About this exercise:
Show each line of the data below in which "dropdown" occurs.

[Stored data entries]
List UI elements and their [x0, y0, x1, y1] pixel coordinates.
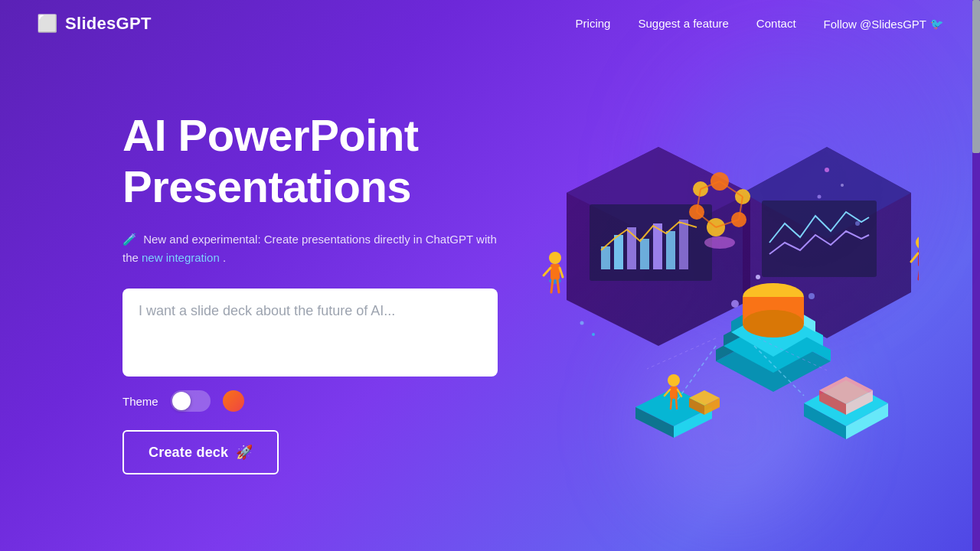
subtitle-period: . [223, 251, 226, 264]
svg-line-15 [551, 279, 553, 292]
hero-title-line1: AI PowerPoint [122, 110, 419, 160]
svg-point-76 [825, 168, 829, 172]
toggle-track[interactable] [171, 390, 211, 412]
navigation: ⬜ SlidesGPT Pricing Suggest a feature Co… [0, 0, 980, 47]
svg-point-80 [580, 321, 584, 325]
svg-rect-12 [550, 264, 560, 279]
svg-point-79 [855, 221, 860, 226]
twitter-link[interactable]: Follow @SlidesGPT 🐦 [824, 18, 943, 31]
twitter-label: Follow @SlidesGPT [824, 18, 926, 31]
theme-row: Theme [122, 390, 505, 412]
svg-point-38 [704, 236, 735, 249]
logo-text: SlidesGPT [65, 14, 152, 34]
nav-item-pricing[interactable]: Pricing [576, 17, 611, 31]
nav-item-twitter[interactable]: Follow @SlidesGPT 🐦 [824, 18, 943, 31]
svg-line-72 [678, 346, 716, 399]
svg-rect-6 [640, 239, 649, 269]
svg-line-13 [544, 268, 550, 276]
illustration-svg [521, 109, 919, 476]
hero-subtitle: 🧪 New and experimental: Create presentat… [122, 230, 505, 267]
subtitle-emoji: 🧪 [122, 233, 137, 246]
svg-point-51 [731, 300, 739, 308]
nav-links: Pricing Suggest a feature Contact Follow… [576, 17, 943, 31]
svg-point-52 [808, 293, 815, 299]
hero-right [505, 93, 919, 491]
nav-item-suggest[interactable]: Suggest a feature [638, 17, 728, 31]
toggle-thumb [172, 392, 191, 410]
new-integration-link[interactable]: new integration [142, 251, 220, 264]
svg-line-14 [560, 268, 563, 277]
theme-color-swatch[interactable] [223, 390, 244, 412]
svg-line-22 [911, 253, 918, 262]
prompt-input[interactable] [122, 289, 498, 377]
svg-rect-21 [918, 249, 919, 266]
svg-point-57 [668, 374, 680, 386]
svg-rect-58 [670, 386, 678, 399]
theme-toggle[interactable] [171, 390, 211, 412]
hero-illustration [521, 109, 903, 476]
svg-point-77 [841, 184, 844, 187]
logo-icon: ⬜ [37, 14, 57, 34]
hero-left: AI PowerPoint Presentations 🧪 New and ex… [122, 110, 505, 474]
create-btn-icon: 🚀 [236, 444, 253, 461]
create-btn-label: Create deck [149, 445, 228, 461]
main-content: AI PowerPoint Presentations 🧪 New and ex… [0, 47, 980, 537]
svg-rect-4 [614, 235, 623, 269]
svg-rect-8 [666, 231, 675, 269]
svg-point-78 [818, 195, 822, 199]
hero-title: AI PowerPoint Presentations [122, 110, 505, 212]
logo[interactable]: ⬜ SlidesGPT [37, 14, 152, 34]
svg-line-62 [676, 399, 677, 409]
contact-link[interactable]: Contact [756, 17, 796, 30]
svg-line-16 [557, 279, 559, 292]
twitter-icon: 🐦 [930, 18, 943, 30]
svg-line-61 [671, 399, 671, 409]
theme-label: Theme [122, 395, 158, 408]
create-deck-button[interactable]: Create deck 🚀 [122, 430, 279, 474]
hero-title-line2: Presentations [122, 161, 411, 211]
svg-point-53 [756, 275, 760, 279]
nav-item-contact[interactable]: Contact [756, 17, 796, 31]
svg-point-20 [916, 236, 919, 249]
svg-rect-9 [679, 220, 688, 269]
svg-point-81 [592, 333, 595, 336]
svg-point-50 [743, 310, 804, 337]
svg-point-11 [549, 252, 561, 264]
suggest-feature-link[interactable]: Suggest a feature [638, 17, 728, 30]
pricing-link[interactable]: Pricing [576, 17, 611, 30]
svg-rect-19 [762, 201, 877, 277]
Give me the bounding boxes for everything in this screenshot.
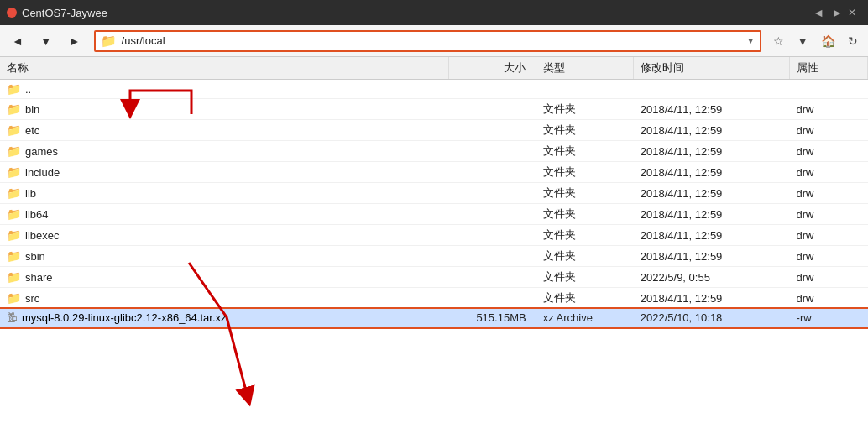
folder-icon: 📁: [7, 144, 21, 158]
table-row[interactable]: 📁bin文件夹2018/4/11, 12:59drw: [0, 99, 868, 120]
file-attr-cell: drw: [790, 183, 868, 204]
refresh-button[interactable]: ↻: [843, 31, 863, 51]
file-name-label: etc: [25, 124, 39, 137]
table-row[interactable]: 📁..: [0, 80, 868, 99]
address-folder-icon: 📁: [101, 34, 117, 49]
file-size-cell: [448, 204, 536, 225]
file-attr-cell: -rw: [790, 309, 868, 327]
file-attr-cell: drw: [790, 246, 868, 267]
file-size-cell: [448, 183, 536, 204]
table-row[interactable]: 📁include文件夹2018/4/11, 12:59drw: [0, 162, 868, 183]
folder-icon: 📁: [7, 165, 21, 179]
file-modified-cell: 2018/4/11, 12:59: [634, 99, 790, 120]
file-modified-cell: 2022/5/9, 0:55: [634, 267, 790, 288]
star-button[interactable]: ☆: [768, 31, 789, 51]
file-name-cell: 🗜mysql-8.0.29-linux-glibc2.12-x86_64.tar…: [0, 309, 448, 327]
file-size-cell: [448, 288, 536, 309]
file-size-cell: [448, 162, 536, 183]
file-name-label: lib64: [25, 208, 48, 221]
file-name-label: lib: [25, 187, 36, 200]
close-button[interactable]: ✕: [843, 5, 861, 20]
file-attr-cell: drw: [790, 141, 868, 162]
file-name-cell: 📁libexec: [0, 225, 448, 246]
file-name-label: share: [25, 271, 53, 284]
address-bar[interactable]: 📁 /usr/local ▼: [94, 30, 762, 52]
address-dropdown-icon[interactable]: ▼: [746, 36, 755, 45]
file-attr-cell: drw: [790, 162, 868, 183]
title-nav-back[interactable]: ◄: [813, 6, 824, 19]
file-size-cell: [448, 80, 536, 99]
title-nav-fwd[interactable]: ►: [831, 6, 843, 19]
file-type-cell: 文件夹: [536, 204, 634, 225]
title-nav: ◄ ►: [813, 6, 843, 19]
file-name-cell: 📁..: [0, 80, 448, 99]
main-area: 名称 大小 类型 修改时间 属性 📁..📁bin文件夹2018/4/11, 12…: [0, 57, 868, 439]
file-modified-cell: 2022/5/10, 10:18: [634, 309, 790, 327]
window-title: CentOS7-Jaywee: [22, 7, 813, 19]
col-header-size[interactable]: 大小: [448, 57, 536, 80]
file-table: 名称 大小 类型 修改时间 属性 📁..📁bin文件夹2018/4/11, 12…: [0, 57, 868, 327]
window-dot: [7, 8, 17, 18]
file-name-label: games: [25, 145, 58, 158]
file-modified-cell: 2018/4/11, 12:59: [634, 120, 790, 141]
col-header-modified[interactable]: 修改时间: [634, 57, 790, 80]
file-name-cell: 📁etc: [0, 120, 448, 141]
table-row[interactable]: 🗜mysql-8.0.29-linux-glibc2.12-x86_64.tar…: [0, 309, 868, 327]
file-attr-cell: drw: [790, 288, 868, 309]
toolbar-right: ☆ ▼ 🏠 ↻: [768, 31, 863, 51]
table-row[interactable]: 📁src文件夹2018/4/11, 12:59drw: [0, 288, 868, 309]
file-modified-cell: 2018/4/11, 12:59: [634, 288, 790, 309]
file-list: 名称 大小 类型 修改时间 属性 📁..📁bin文件夹2018/4/11, 12…: [0, 57, 868, 439]
file-type-cell: 文件夹: [536, 162, 634, 183]
archive-icon: 🗜: [7, 311, 18, 324]
folder-icon: 📁: [7, 207, 21, 221]
table-row[interactable]: 📁lib64文件夹2018/4/11, 12:59drw: [0, 204, 868, 225]
file-size-cell: 515.15MB: [448, 309, 536, 327]
file-modified-cell: 2018/4/11, 12:59: [634, 141, 790, 162]
file-modified-cell: 2018/4/11, 12:59: [634, 183, 790, 204]
file-name-label: bin: [25, 103, 39, 116]
table-row[interactable]: 📁sbin文件夹2018/4/11, 12:59drw: [0, 246, 868, 267]
file-type-cell: 文件夹: [536, 246, 634, 267]
file-modified-cell: 2018/4/11, 12:59: [634, 162, 790, 183]
file-type-cell: xz Archive: [536, 309, 634, 327]
file-size-cell: [448, 267, 536, 288]
home-button[interactable]: 🏠: [816, 31, 840, 51]
file-name-cell: 📁games: [0, 141, 448, 162]
folder-icon: 📁: [7, 291, 21, 305]
file-size-cell: [448, 120, 536, 141]
file-name-label: ..: [25, 83, 31, 96]
file-type-cell: 文件夹: [536, 225, 634, 246]
table-row[interactable]: 📁libexec文件夹2018/4/11, 12:59drw: [0, 225, 868, 246]
toolbar: ◄ ▼ ► 📁 /usr/local ▼ ☆ ▼ 🏠 ↻: [0, 25, 868, 57]
file-size-cell: [448, 246, 536, 267]
file-attr-cell: drw: [790, 99, 868, 120]
dropdown-button[interactable]: ▼: [34, 31, 59, 51]
file-name-cell: 📁lib64: [0, 204, 448, 225]
table-row[interactable]: 📁etc文件夹2018/4/11, 12:59drw: [0, 120, 868, 141]
folder-icon: 📁: [7, 270, 21, 284]
file-size-cell: [448, 225, 536, 246]
file-attr-cell: drw: [790, 120, 868, 141]
back-button[interactable]: ◄: [5, 31, 30, 51]
table-row[interactable]: 📁games文件夹2018/4/11, 12:59drw: [0, 141, 868, 162]
table-row[interactable]: 📁share文件夹2022/5/9, 0:55drw: [0, 267, 868, 288]
col-header-name[interactable]: 名称: [0, 57, 448, 80]
col-header-attr[interactable]: 属性: [790, 57, 868, 80]
file-name-label: include: [25, 166, 60, 179]
file-name-label: libexec: [25, 229, 59, 242]
col-header-type[interactable]: 类型: [536, 57, 634, 80]
folder-icon: 📁: [7, 102, 21, 116]
file-size-cell: [448, 99, 536, 120]
file-modified-cell: 2018/4/11, 12:59: [634, 225, 790, 246]
file-attr-cell: drw: [790, 267, 868, 288]
forward-button[interactable]: ►: [62, 31, 87, 51]
star-dropdown-button[interactable]: ▼: [792, 31, 813, 51]
file-name-cell: 📁sbin: [0, 246, 448, 267]
file-name-label: mysql-8.0.29-linux-glibc2.12-x86_64.tar.…: [22, 311, 227, 324]
address-text: /usr/local: [122, 34, 742, 47]
file-modified-cell: 2018/4/11, 12:59: [634, 204, 790, 225]
file-modified-cell: 2018/4/11, 12:59: [634, 246, 790, 267]
table-row[interactable]: 📁lib文件夹2018/4/11, 12:59drw: [0, 183, 868, 204]
file-type-cell: [536, 80, 634, 99]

Exercise output:
address-dropdown-icon[interactable]: ▼: [746, 36, 755, 45]
dropdown-button[interactable]: ▼: [34, 31, 59, 51]
star-dropdown-button[interactable]: ▼: [792, 31, 813, 51]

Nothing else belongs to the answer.